Di altri, dirò cautamente questo: la mia è una generazione nuova, che si è liberata in modo virtuoso da certe dinamiche proprie dell’ambiente. Parti dal fatto che viviamo dei tempi ben più complessi a livello lavorativo o di opportunità, siamo cresciuti un po’ più nella giungla. E questo fa sì che riusciamo a fare più «comunità» di quanto non sia riuscita a fare la generazione più anziana. Ne sono molto contento, anzi proprio orgoglioso.

Ma il famoso scambio generazionale?
Non sempre accade, lo dico senza polemica. Questo dovrebbe essere il processo naturale, ma sai una cosa? Vedo che funziona in modo migliore tra musicisti della mia generazione che ormai comincia ad avere trent’anni e un buon bagaglio di esperienze e quella nuova. A Roma, per parlarti della mia città, c’è un gruppo di giovanissimi, ti parlo di gente del 2000 o successivi, che suona benissimo; ragazzi con i quali non c’è alcun tipo di invidia, tensione, «nonnismo» o semplice gelosia.
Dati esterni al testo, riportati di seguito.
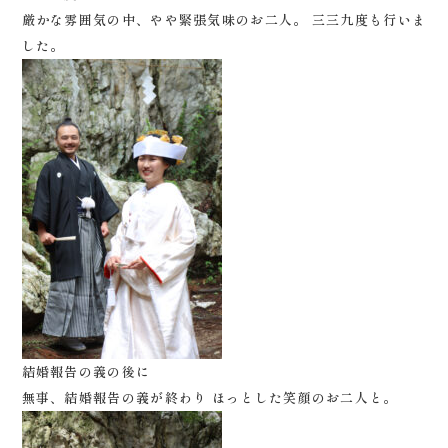
厳かな雰囲気の中、やや緊張気味のお二人。 三三九度も行いま
した。
結婚報告の義の後に
無事、結婚報告の義が終わり ほっとした笑顔のお二人と。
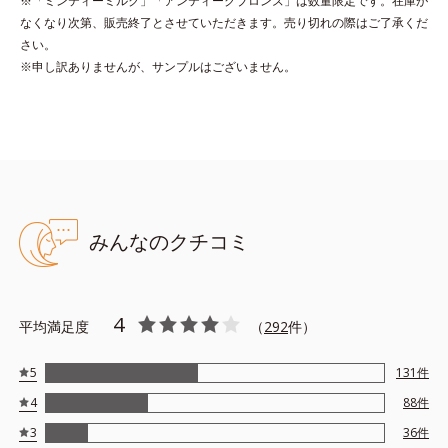
※「ミンティーミルク」「アンティークブロンズ」は数量限定です。在庫が
*2 レモングラス葉/茎エキス、マンダリンオレンジ果皮エキス、
なくなり次第、販売終了とさせていただきます。売り切れの際はご了承くだ
センチフォリアバラ花エキス、セイヨウミザクラ果実エキス、ブ
さい。
ドウ葉エキス、カミツレ花エキス（すべて保湿成分）
※申し訳ありませんが、サンプルはございません。
●無香料 ●酸化しやすい油分不使用 ●アセトンフリー
●ネイルラスティング処方*1＝持続性を向上させる処方 ●クリア発
色処方*2＝見たままの発色が叶う処方 ●6種のネイルケア成分*3配
合＝保湿成分
みんなのクチコミ
*1 アクリル酸アルキルコポリマー
*2 ジメチコン、ステアロイルグルタミン酸2Na、水酸化Al
*3 マンダリンオレンジ果皮エキス、セイヨウミザクラ果実エキス、
レモングラス葉／茎エキス、ブドウ葉エキス、センチフォリアバラ
4
平均満足度
（
292
件）
花エキス、カミツレ花エキス
5
131
件
4
88
件
3
36
件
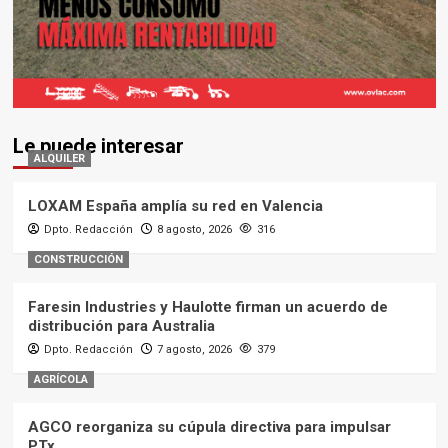
Le puede interesar
ALQUILER
LOXAM España amplía su red en Valencia
Dpto. Redacción
8 agosto, 2026
316
CONSTRUCCIÓN
Faresin Industries y Haulotte firman un acuerdo de
distribución para Australia
Dpto. Redacción
7 agosto, 2026
379
AGRÍCOLA
AGCO reorganiza su cúpula directiva para impulsar
PTx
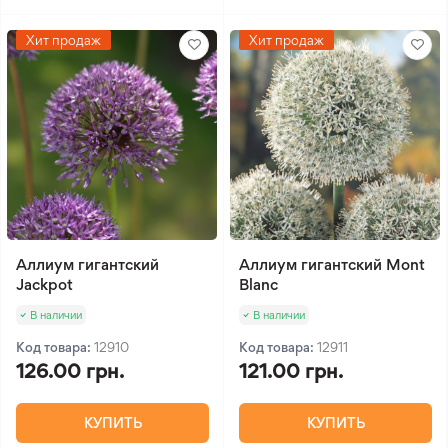
Хит продаж
Хит продаж
Аллиум гигантский
Аллиум гигантский Mont
Jackpot
Blanc
В наличии
В наличии
Код товара:
12910
Код товара:
12911
126.00 грн.
121.00 грн.
КУПИТЬ
КУПИТЬ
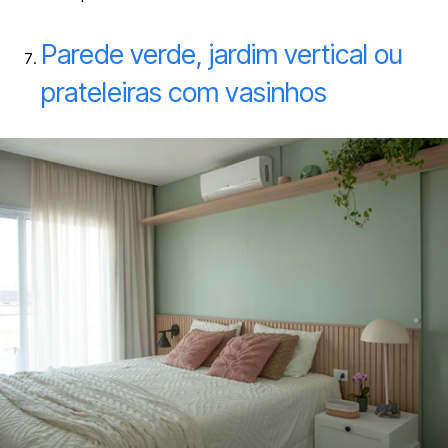
Parede verde, jardim vertical ou
prateleiras com vasinhos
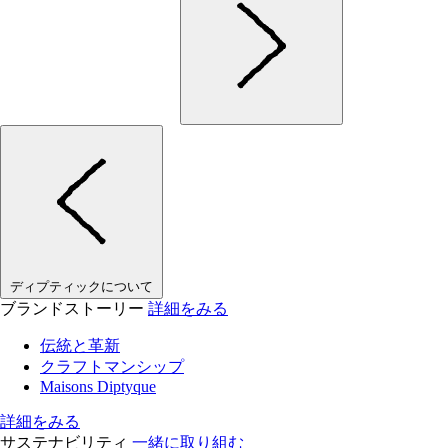
ディプティックについて
ブランドストーリー
詳細をみる
伝統と革新
クラフトマンシップ
Maisons Diptyque
詳細をみる
サステナビリティ
一緒に取り組む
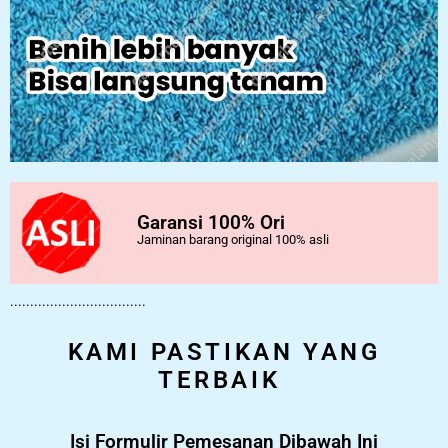
Garansi 100% Ori
Jaminan barang original 100% asli
..................................
KAMI PASTIKAN YANG
TERBAIK
Isi Formulir Pemesanan Dibawah Ini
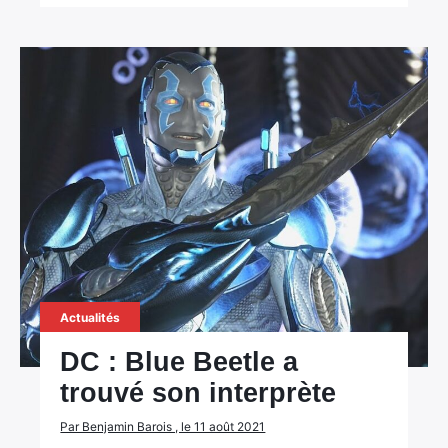
Actualités
DC : Blue Beetle a
trouvé son interprète
Par Benjamin Barois , le 11 août 2021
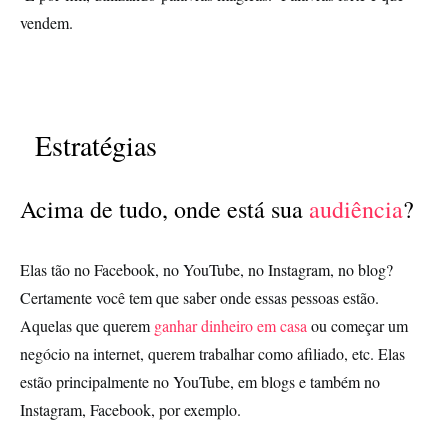
vendem.
Estratégias
Acima de tudo, onde está sua
audiência
?
Elas tão no Facebook, no YouTube, no Instagram, no blog?
Certamente você tem que saber onde essas pessoas estão.
Aquelas que querem
ganhar dinheiro em casa
ou começar um
negócio na internet, querem trabalhar como afiliado, etc. Elas
estão principalmente no YouTube, em blogs e também no
Instagram, Facebook, por exemplo.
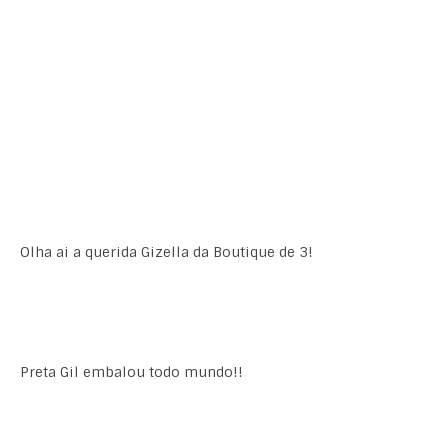
Olha ai a querida Gizella da Boutique de 3!
Preta Gil embalou todo mundo!!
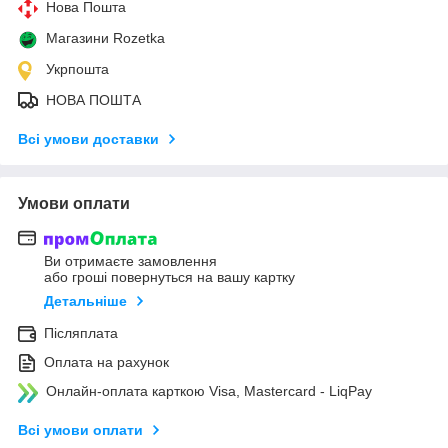
Нова Пошта
Магазини Rozetka
Укрпошта
НОВА ПОШТА
Всі умови доставки
Умови оплати
Ви отримаєте замовлення
або гроші повернуться на вашу картку
Детальніше
Післяплата
Оплата на рахунок
Онлайн-оплата карткою Visa, Mastercard - LiqPay
Всі умови оплати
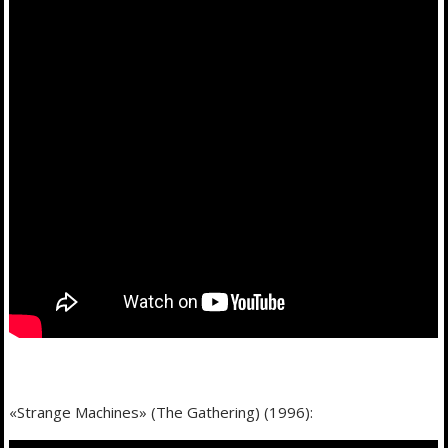
«Strange Machines» (The Gathering) (1996):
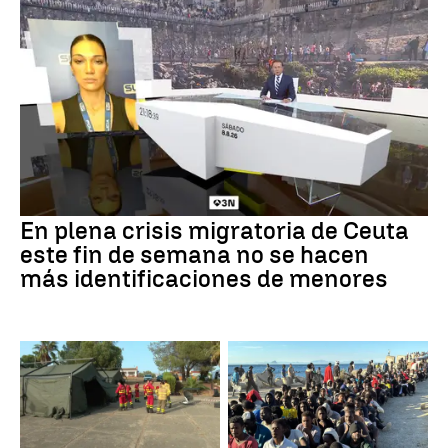
En plena crisis migratoria de Ceuta
este fin de semana no se hacen
más identificaciones de menores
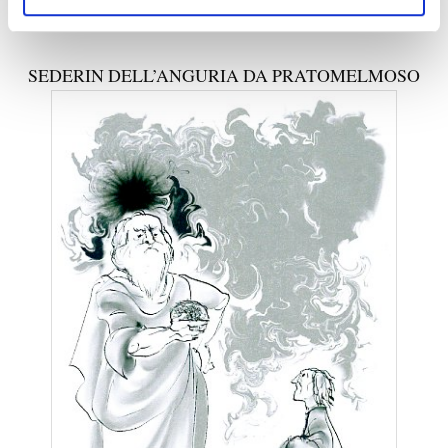
24 DICEMBRE 2020
HUMANAE LITTERAE
,
RIDICULARIA
SEDERIN DELL’ANGURIA DA PRATOMELMOSO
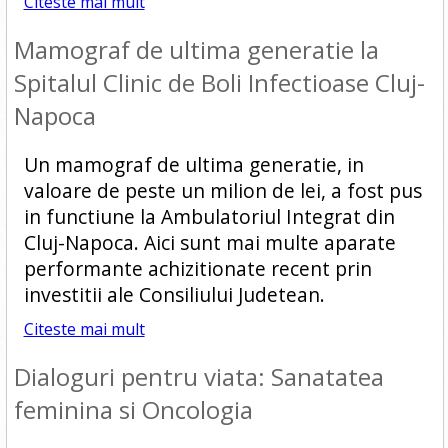
Citeste mai mult
Mamograf de ultima generatie la
Spitalul Clinic de Boli Infectioase Cluj-
Napoca
Un mamograf de ultima generatie, in
valoare de peste un milion de lei, a fost pus
in functiune la Ambulatoriul Integrat din
Cluj-Napoca. Aici sunt mai multe aparate
performante achizitionate recent prin
investitii ale Consiliului Judetean.
Citeste mai mult
Dialoguri pentru viata: Sanatatea
feminina si Oncologia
Probabilmente, ripeto, è anche perché facciamo riferimento a due diversi momenti storici della professione musicale: oggi non ha più senso riferirsi a quel passato.

Una qualche resistenza a entrare con i vostri progetti solistici nei cartelloni principali c’è, in effetti.
Altro che «qualche»: direi enorme, forse impossibile …

Quindi state trovando nuovi canali, giustamente.
Ecco, in quello, per fortuna, siamo molto bravi… Anche perché il motore è il dover rispondere a un’esigenza esistenziale, quella di trovare e coltivare spazi di espressione. Aggiungo, anche come didatta, che ci sono musicisti in erba davvero, ma davvero fortissimi, con i quali è un piacere suonare.

Eppure un nuovo corso originale nella composizione jazz sembra mancare.
Solo su una cosa sono esterofilo e cioè che la musica jazz più forte, oggi, viene ancora dagli Stati Uniti. Per quanto riguarda noi, è drammaticamente semplice: dove non ci sono occasioni, non ci può essere sviluppo.